Clinical results with the first-generation implant demonstrated prosthetic vision with acuity up to 20/440. That's enough to read large fonts, but it's still worse than 20/400 -- the threshold at which someone is considered legally blind. This new implant, the team hopes, will change that.

Restoring vision at higher resolution

If the new implant works in humans as well as it did in rats, Palanker said, it would yield acuity of about 20/80 -- much better than the current clinical results, but not quite 20/20 vision. (Normal, or 20/20, vision describes what someone without any vision impairment can see 20 feet away. Someone with 20/80 vision sees at 20 feet what the visually unimpaired person sees at 80 feet.) For comparison, in California, 20/40 vision is needed to legally drive.

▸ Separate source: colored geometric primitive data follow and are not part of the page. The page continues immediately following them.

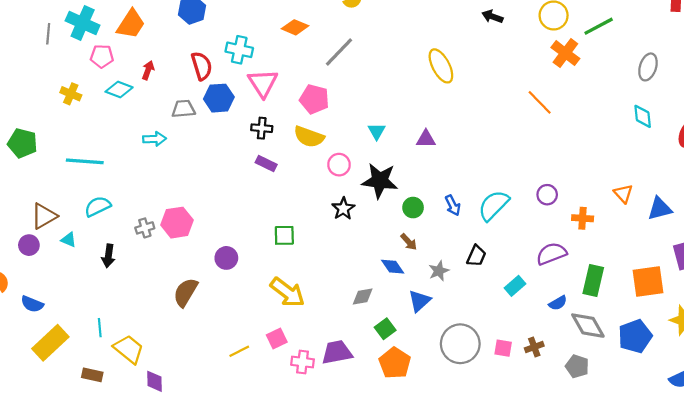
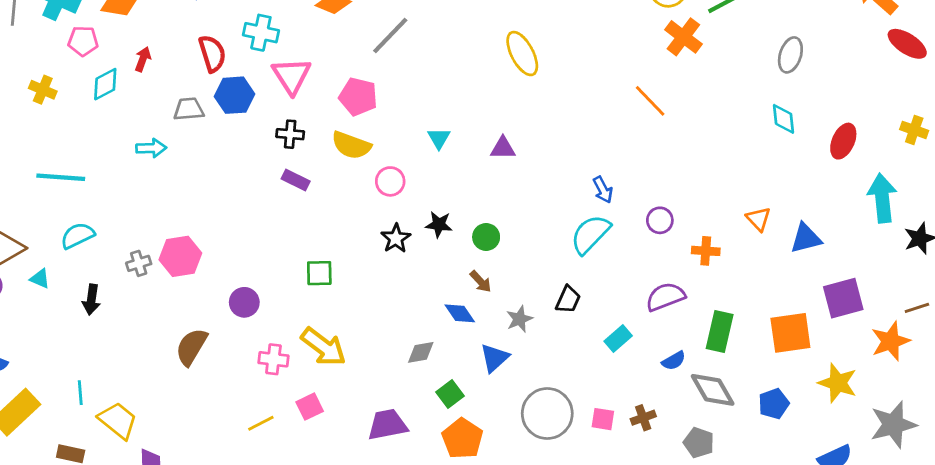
cyan diamond: (119, 90) -> (105, 84), turned -48
black star: (380, 181) -> (439, 224), moved, size x0.6
blue arrow: (453, 205) -> (603, 190), moved
blue pentagon: (635, 336) -> (774, 404), size x0.7
pink cross: (303, 362) -> (273, 359), moved

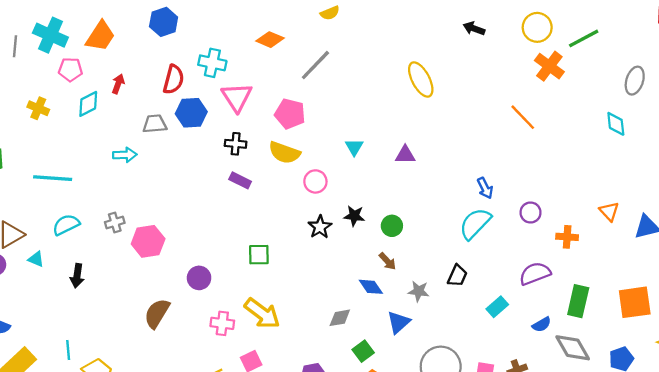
red semicircle: (212, 54) -> (174, 79), turned 32
cyan diamond: (784, 119) -> (616, 124), moved
gray cross: (139, 263) -> (115, 222), moved
gray star: (519, 319) -> (419, 291), turned 30

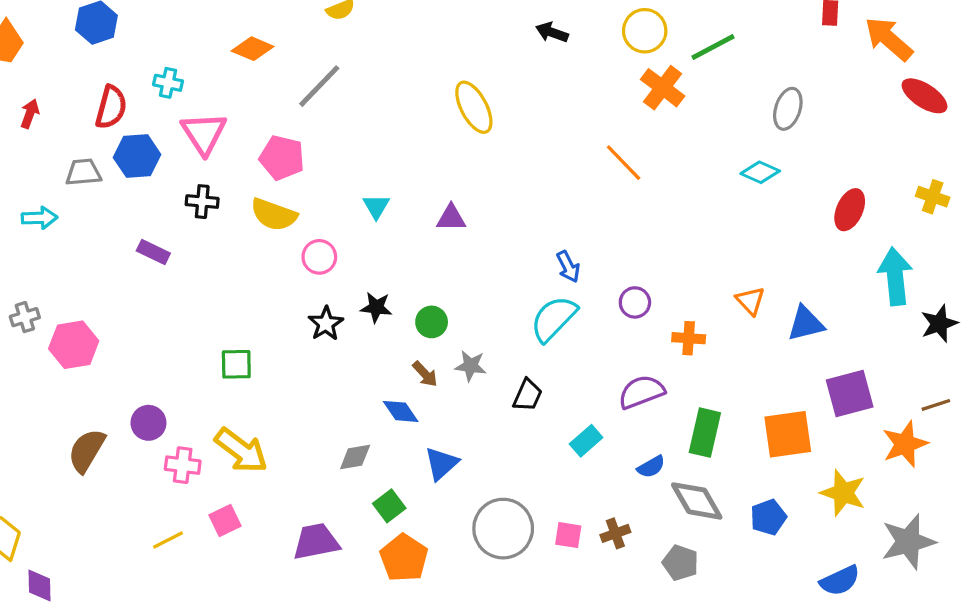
cyan cross: (212, 63) -> (168, 83), size x0.7
cyan diamond: (616, 124) -> (760, 172), turned -60
purple rectangle: (240, 180) -> (153, 252), moved
purple circle: (199, 278) -> (148, 423), moved
gray star: (419, 291) -> (471, 366), moved

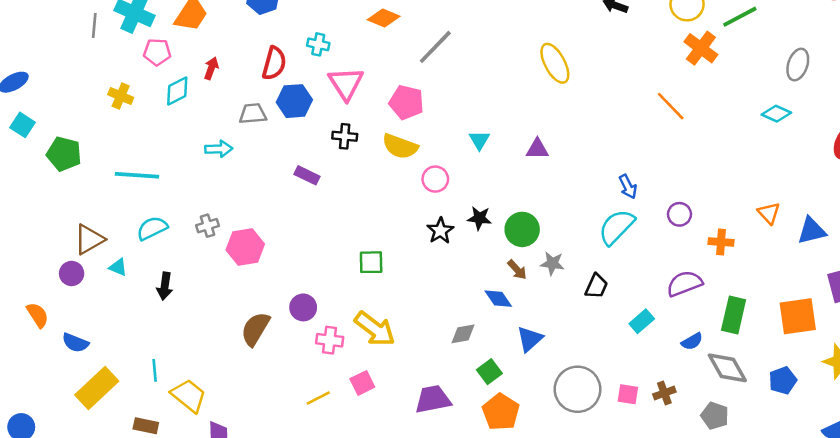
green circle: (432, 322) -> (522, 229), size x1.4

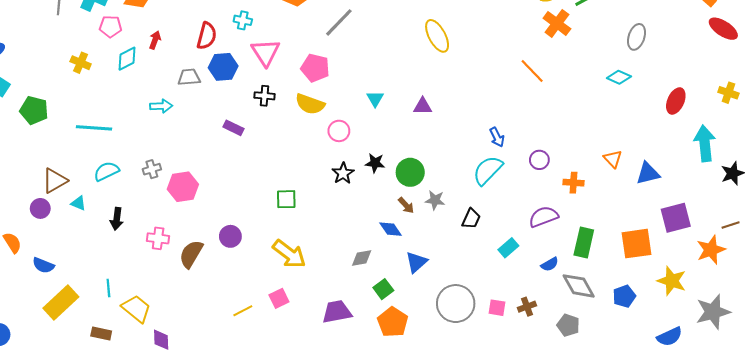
pink cross: (330, 340) -> (158, 238), moved

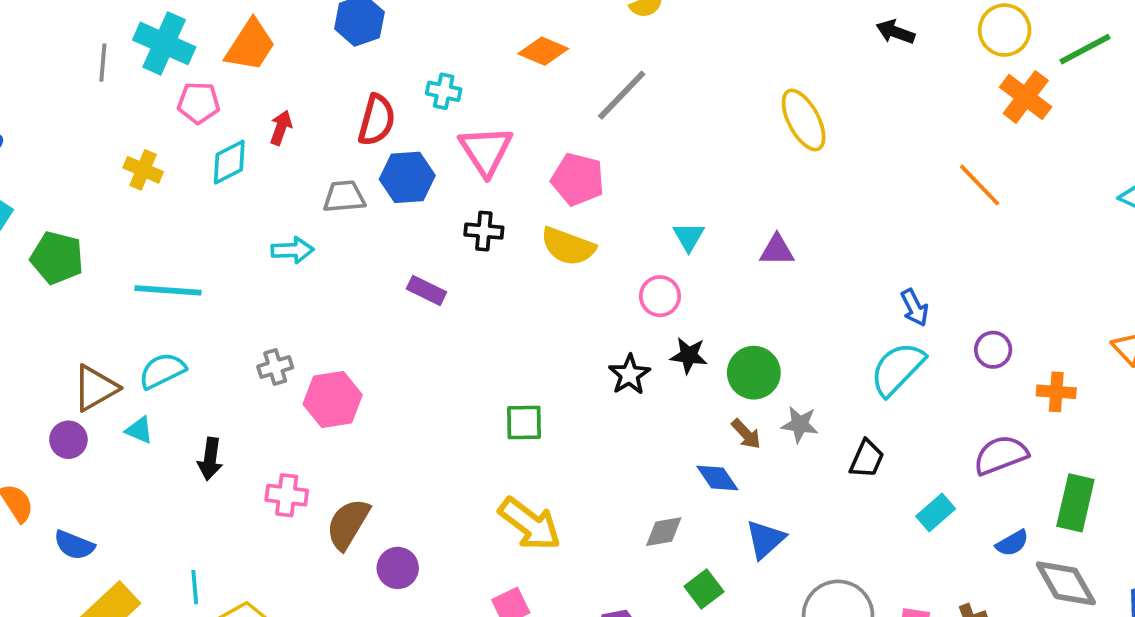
pink circle: (339, 131) -> (660, 296), moved
cyan semicircle: (106, 171) -> (162, 371), moved
purple circle: (230, 236) -> (398, 568), moved

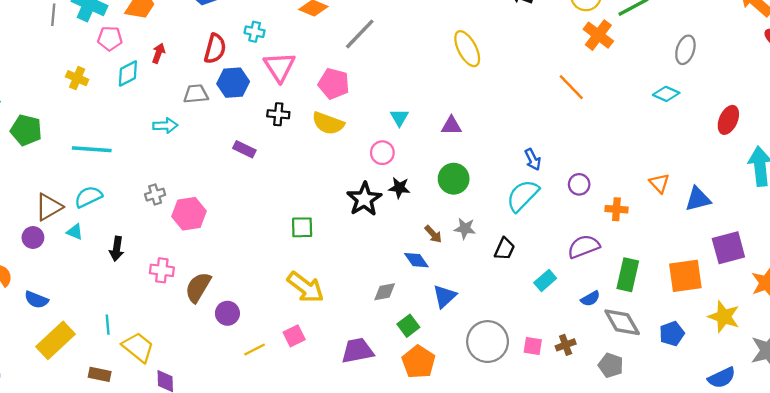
green circle: (754, 373) -> (454, 179), moved
black star: (629, 375) -> (364, 199), size x1.4

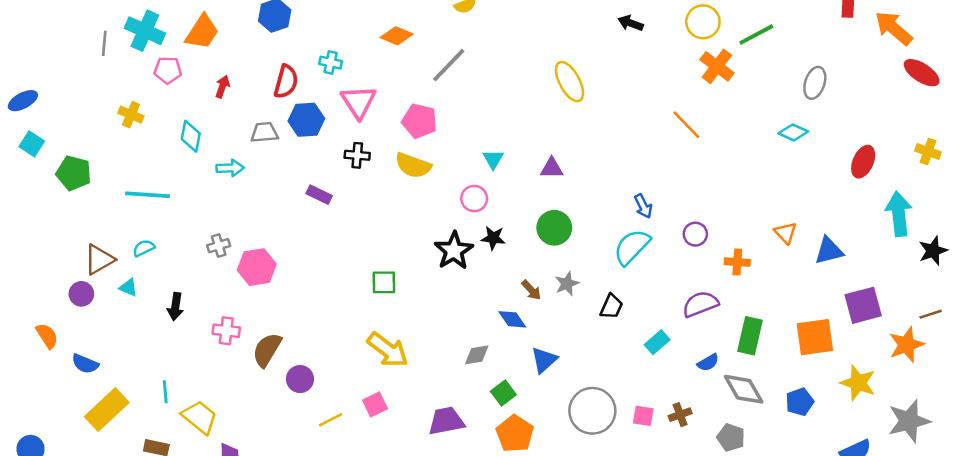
cyan diamond: (128, 74) -> (191, 136), moved, turned -52
cyan semicircle: (88, 197) -> (144, 248), size x0.7
gray star: (465, 228) -> (567, 284), turned -30

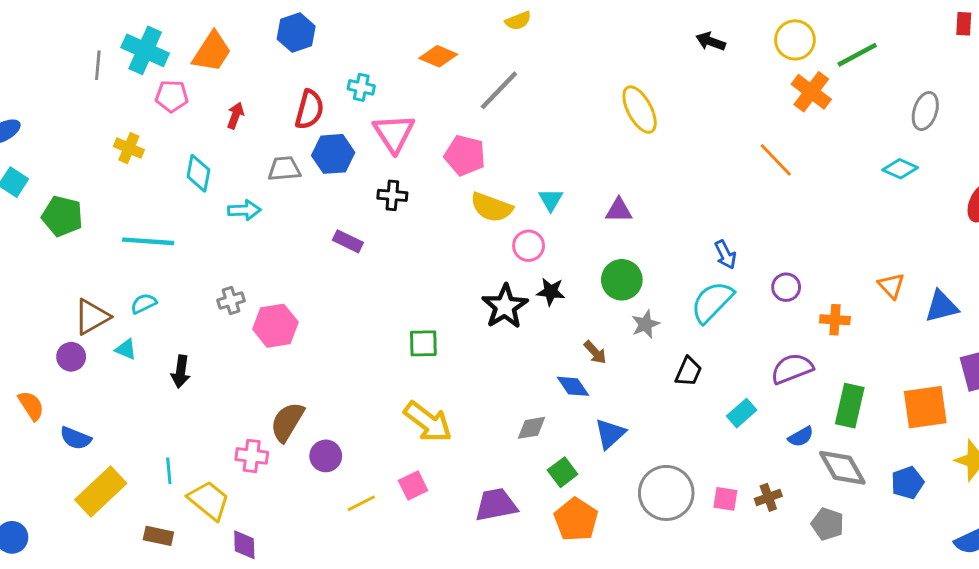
yellow semicircle: (413, 165) -> (492, 207), moved
gray star: (567, 284) -> (645, 324), moved
pink cross: (226, 331) -> (252, 456), moved

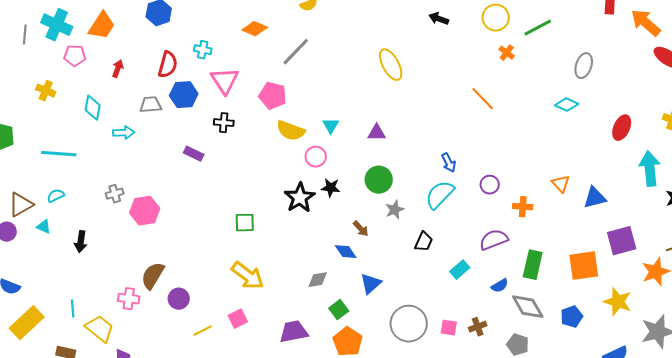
orange cross: (811, 92) -> (507, 53), size x0.6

What's more, the image processing via augmented-reality glasses is tunable. Researchers can adjust the signal sent from the glasses to the implant to effectively dial up the strength, contrast, resolution and magnification of the prosthetic's signal in prospective patients.

Palanker envisions that surgeons will use implants of different sizes, depending on the extent of vision loss in a patient. Clinical trials of the new chip may start in about two years, Palanker said. "With this implant, we hope to restore vision at the level sufficient for comfortable reading and for face recognition, and thus alleviate the vision loss in patients blinded by retinal degeneration."